J’avais compris ce qu’il voulait dire, au moins. Ils sont comme les colons tondenhei… non, plutôt comme l’Armée des turbans jaunes de Qingzhou de Cao Cao, non ? Il accueillait des gens qui n’avaient pas leur place dans la société et les utilisait pour renforcer la puissance de sa nation. Le Royaume du Grand Tigre voulait des gens pour reconstruire les terres qu’il avait libérées, et il était prêt à accueillir à peu près n’importe qui. Si Fuuga les libérait de l’esclavage et leur donnait un endroit où vivre, ils lui seraient loyaux. C’était une stratégie efficace.

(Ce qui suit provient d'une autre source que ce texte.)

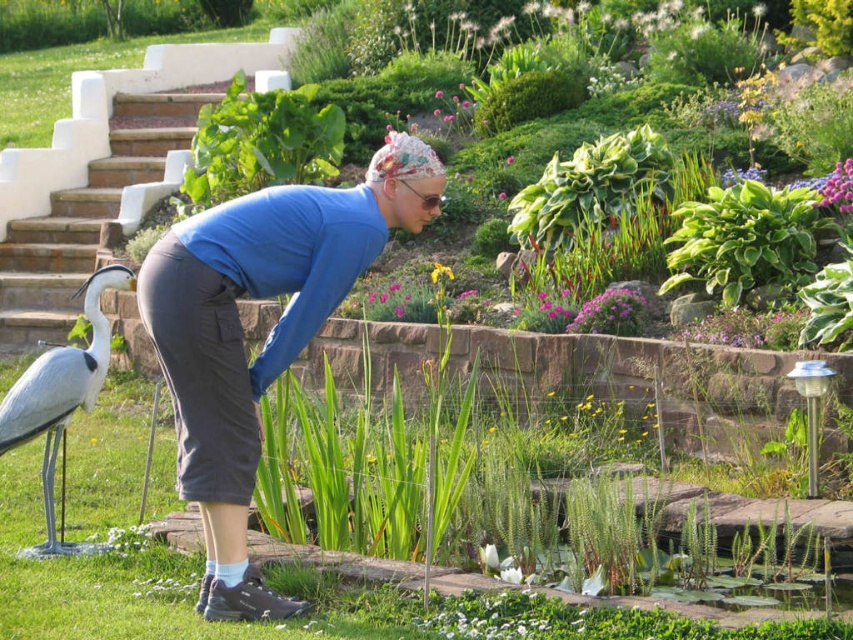 Is blue fabric at center below white matte bird at lower left?

Actually, blue fabric at center is above white matte bird at lower left.

Between blue fabric at center and white matte bird at lower left, which one is positioned lower?

white matte bird at lower left

At what (x,y) coordinates should I click in order to perform the action: click on blue fabric at center. Please return your answer as a coordinate pair (x, y). Looking at the image, I should click on (265, 337). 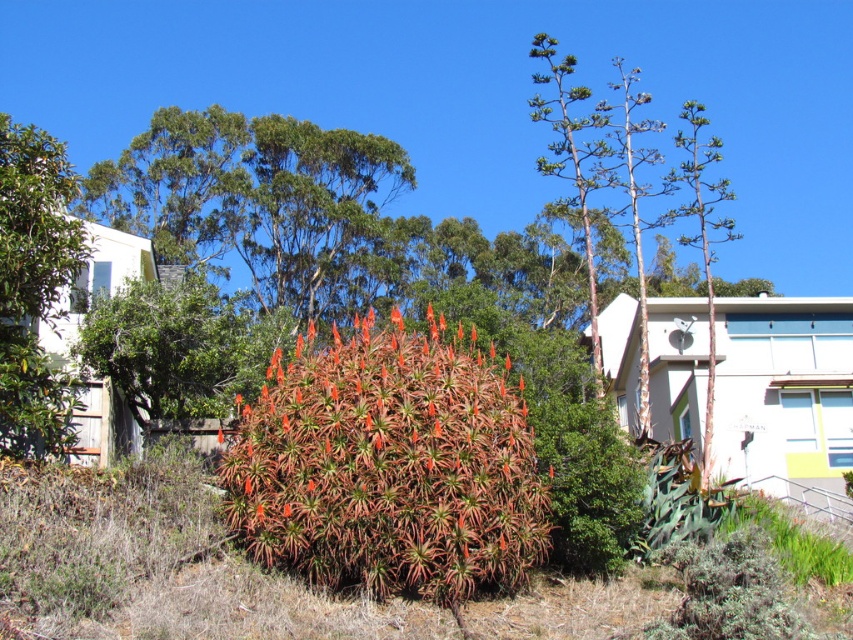 You are standing in the garden and want to water the green succulent at center and the green glossy leafy tree at left. Which one should you water first if you are facing the garden from the front?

« La force du Royaume du Grand Tigre commence ici », pouvait-il dire. Il y avait aussi des inconvénients, bien sûr. Le plus évident étant la dégradation de l’ordre public. Il y aurait également des frictions entre les anciens et les nouveaux arrivants. Accepter tout le monde, c’était prendre le risque que certains soient des voyous ou des criminels. Cela ne poserait aucun problème tant que Fuuga, avec sa puissance militaire écrasante et son charisme, serait encore en vie. Ces bandits seraient vaincus par sa cavalerie d’élite, ce qui les forcerait à faire profil bas.

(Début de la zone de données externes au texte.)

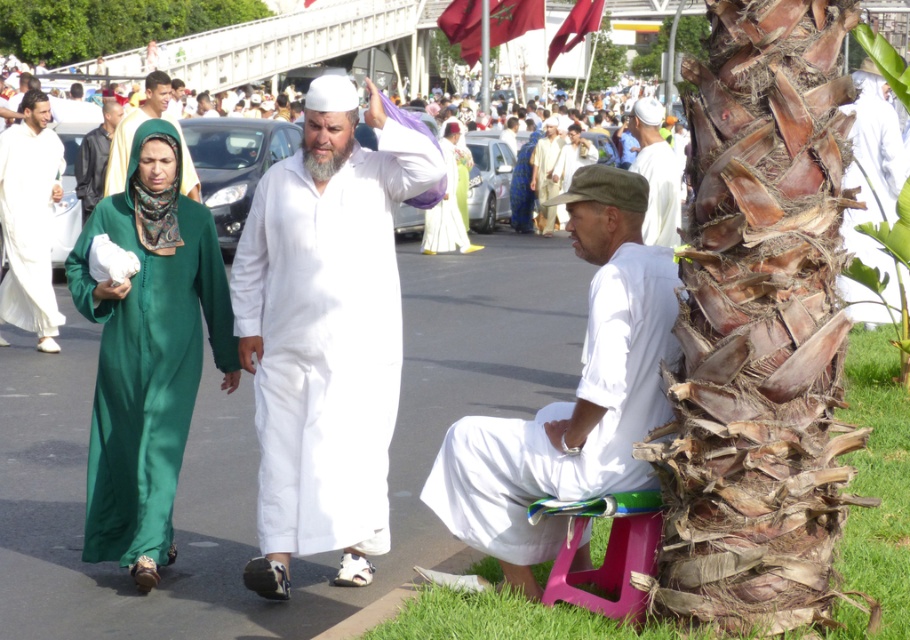 Question: Which object is the farthest from the white matte robe at left?

Choices:
 (A) white sheer dress at center
 (B) white cotton shirt at lower right

Answer: (B)

Question: Does white cotton shirt at lower right appear on the right side of green satin abaya at center?

Choices:
 (A) yes
 (B) no

Answer: (A)

Question: Does green satin abaya at center have a smaller size compared to pink plastic stool at lower right?

Choices:
 (A) no
 (B) yes

Answer: (A)

Question: In this image, where is green satin abaya at center located relative to pink plastic stool at lower right?

Choices:
 (A) left
 (B) right

Answer: (A)

Question: Among these points, which one is farthest from the camera?

Choices:
 (A) (595, 148)
 (B) (399, 301)

Answer: (A)

Question: Which point is farther from the camera taking this photo?

Choices:
 (A) (98, 179)
 (B) (541, 150)
 (C) (405, 129)

Answer: (B) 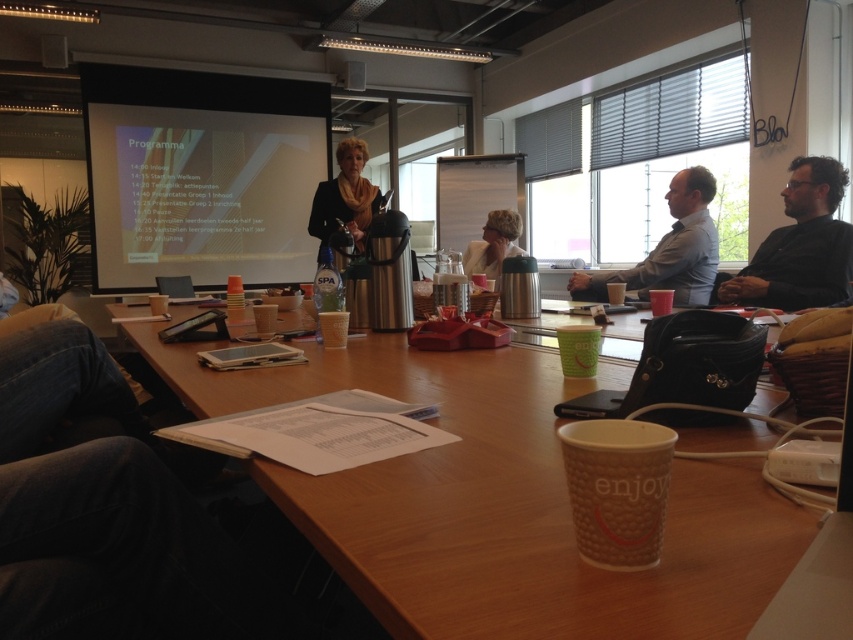 You are standing in the office and want to reach the point at coordinates point (x=788, y=568). If your arm can reach up to 16 inches, can you reach it without moving closer?

The distance of point (x=788, y=568) from viewer is 18.04 inches, so you cannot reach it with an arm length of 16 inches.

You are attending a meeting and see the matte blue shirt at upper right and the black fabric jacket at center. Which one is more to the right?

The matte blue shirt at upper right is more to the right than the black fabric jacket at center.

Mais lorsque le temps de Fuuga serait écoulé, ils pourraient s’avérer une source de troubles pour le Royaume du Grand Tigre. Mais Fuuga n’était pas du genre à s’en soucier.
« Les gens qui viendront après moi pourront s’inquiéter de ce qui arrivera ensuite. » Je l’imaginais dire cela avec un sourire imperturbable.

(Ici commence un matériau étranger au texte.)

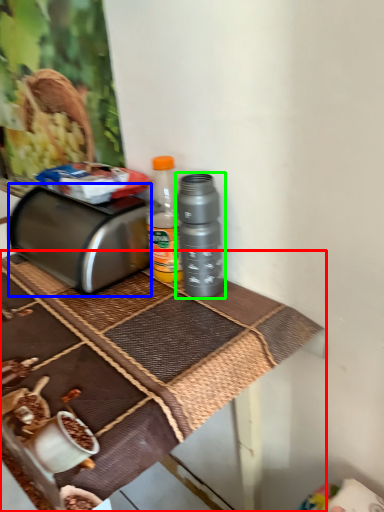 Question: Estimate the real-world distances between objects in this image. Which object is closer to table (highlighted by a red box), toaster (highlighted by a blue box) or bottle (highlighted by a green box)?

Choices:
 (A) toaster
 (B) bottle

Answer: (A) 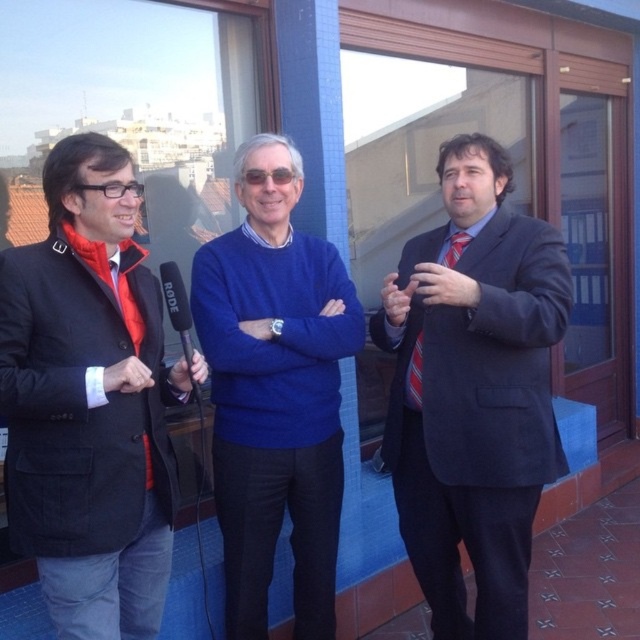 Is point (77, 586) farther from camera compared to point (406, 396)?

That is False.

Does point (8, 417) come in front of point (419, 371)?

Yes.

Find the location of a particular element. matte black blazer at left is located at coordinates (90, 401).

Does point (326, 272) come behind point (444, 259)?

Yes, it is.

Can you confirm if blue sweater at center is positioned below striped fabric tie at right?

Indeed, blue sweater at center is positioned under striped fabric tie at right.

Where is `blue sweater at center`? The height and width of the screenshot is (640, 640). blue sweater at center is located at coordinates (275, 392).

Is matte black suit at center to the right of blue sweater at center from the viewer's perspective?

Correct, you'll find matte black suit at center to the right of blue sweater at center.

Which is more to the right, matte black suit at center or blue sweater at center?

matte black suit at center is more to the right.

This screenshot has width=640, height=640. I want to click on matte black suit at center, so click(474, 390). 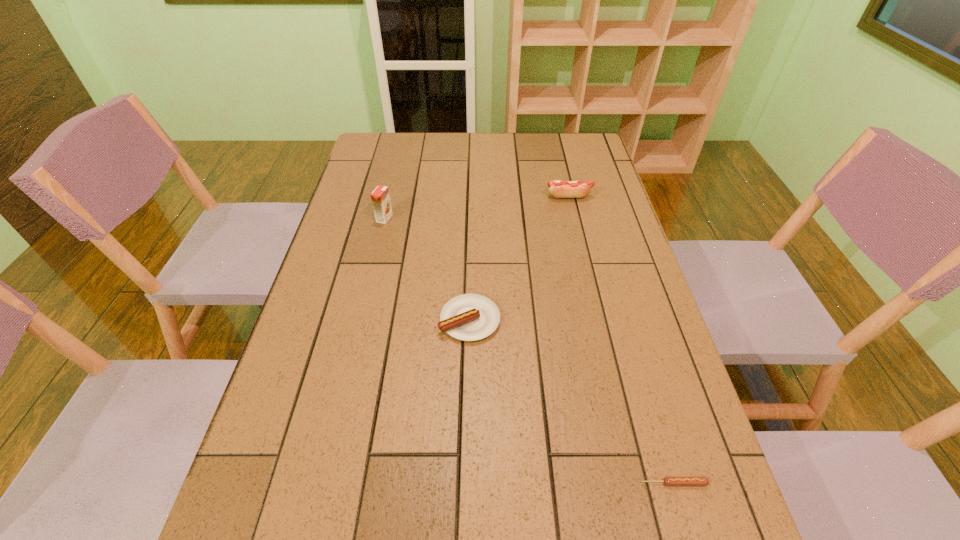 Identify the location of free space between the orange juice and the nearest sausage. (529, 350).

Identify the location of vacant area that lies between the tallest sausage and the shortest sausage. The width and height of the screenshot is (960, 540). (621, 340).

The width and height of the screenshot is (960, 540). Identify the location of vacant area between the third farthest object and the shortest object. (571, 401).

The height and width of the screenshot is (540, 960). I want to click on unoccupied area between the tallest sausage and the third object from right to left, so click(519, 258).

At what (x,y) coordinates should I click in order to perform the action: click on free area in between the second nearest object and the nearest sausage. Please return your answer as a coordinate pair (x, y). This screenshot has height=540, width=960. Looking at the image, I should click on (571, 401).

At what (x,y) coordinates should I click in order to perform the action: click on empty space that is in between the second tallest object and the third nearest object. Please return your answer as a coordinate pair (x, y). Looking at the image, I should click on (477, 207).

The image size is (960, 540). I want to click on unoccupied area between the leftmost object and the farthest object, so click(x=477, y=207).

You are a GUI agent. You are given a task and a screenshot of the screen. Output one action in this format:
    pyautogui.click(x=<x>, y=<y>)
    Task: Click on the free space between the farthest object and the shortest object
    
    Given the screenshot: What is the action you would take?
    pyautogui.click(x=621, y=340)

Select which object is the second closest to the farthest object. Please provide its 2D coordinates. Your answer should be formatted as a tuple, i.e. [(x, y)], where the tuple contains the x and y coordinates of a point satisfying the conditions above.

[(380, 197)]

At what (x,y) coordinates should I click in order to perform the action: click on the second closest object to the leftmost sausage. Please return your answer as a coordinate pair (x, y). Image resolution: width=960 pixels, height=540 pixels. Looking at the image, I should click on (668, 481).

« Récemment, » commença Maria alors que j’étais perdu dans mes pensées, « les gens ont parlé dans les terres du nord de l’Empire. Ils disent : “Sir Fuuga libère les esclaves, mais que fait Maria, celle qu’ils appellent une sainte ?” et “C’est une sainte, elle devrait donc montrer la voie en libérant les esclaves”. »
« Ce n’est pas juste… » Les gens étaient déraisonnables. « Même si le Royaume du Grand Tigre libère les esclaves et leur donne des maisons et des champs abandonnés, il n’a pas les moyens de le faire. Les esclaves nouvellement libérés seront simplement appauvris. »
Il est vrai que, comparés à l’oppression qu’ils avaient subie, les esclaves en seraient probablement reconnaissants. Mais si l’on compare la situation de leurs esclaves libérés à celle de nos esclaves qui n’avaient été libérés que de nom, il n’y avait aucune chance qu’ils soient plus riches. Mais attendez… N’y a-t-il pas quelque chose qui cloche dans toute cette conversation ?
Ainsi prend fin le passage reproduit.